Autonomic Nervous System
The autonomic nervous system (ANS) is responsible for the involuntary control of the body, usually for internal regulation. Sensory input for autonomic functions can be both external and internal. The autonomic nervous system regulates the organ systems of the the body.
Sympathetic Nervous System
The sympathetic system is based on the adrenergic system. It is associated with the fight-or-flight response.
Parasympathetic Nervous System
The parasympathetic nervous system relates to the rest and digestion division of the body.
Neuronal Communication
How neurons communicate
Internal
Starting at the soma, signals are transmitted electrically across the soma and down the axon. The axon ends with multiple terminal buttons which contain synaptic vesicles that home neurotransmitters. The neuronal signal moves rapidly down the axon to the terminal buttons, where synaptic vesicles release neurotransmitters into the synaptic cleft. Once neurotransmitters are released, they travel across the synaptic cleft and bind with corresponding receptors on the dendrites of an adjacent neuron.
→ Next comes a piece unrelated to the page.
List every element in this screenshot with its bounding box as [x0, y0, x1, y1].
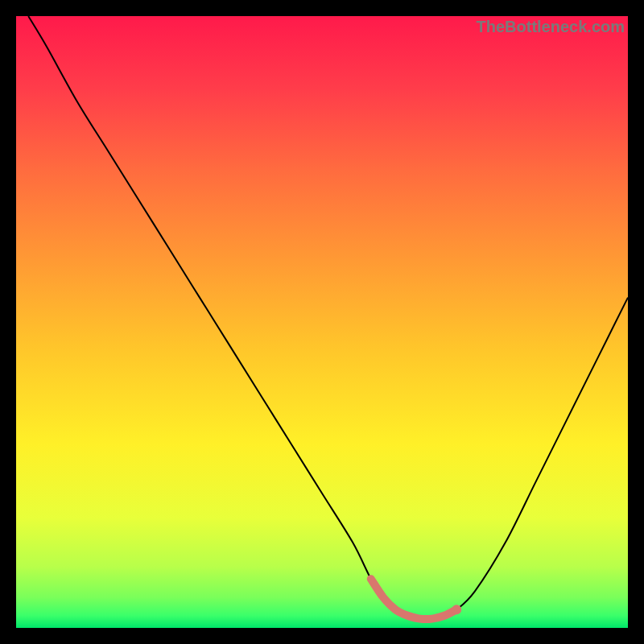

The neurotransmitter and the receptor have a lock-and-key relationship. This means certain transmitters fit certain receptors.
External
In the neuronal membrane, the neuron exists in a fluid environment, known as extracellular fluid. The neuronal membrane keeps the fluid inside of the cell, intracellular fluid, and the surrounding fluid, the extracellular fluid, separate. The electric signal depends on these fluids being separate and different. This difference in electrical charge causes membrane potential. The potential energy for the signal.
The electrical charge of the fluids is caused by the charged molecules, or ions, dissolved within the fluid. The semi-permeable membrane restricts the movement of these ions.
Between signals, the neuron is held at its resting potential. This signifies that the neuron is always ready. Ions are constantly ready to rush across the membrane when the neuron goes active and the membrane opens.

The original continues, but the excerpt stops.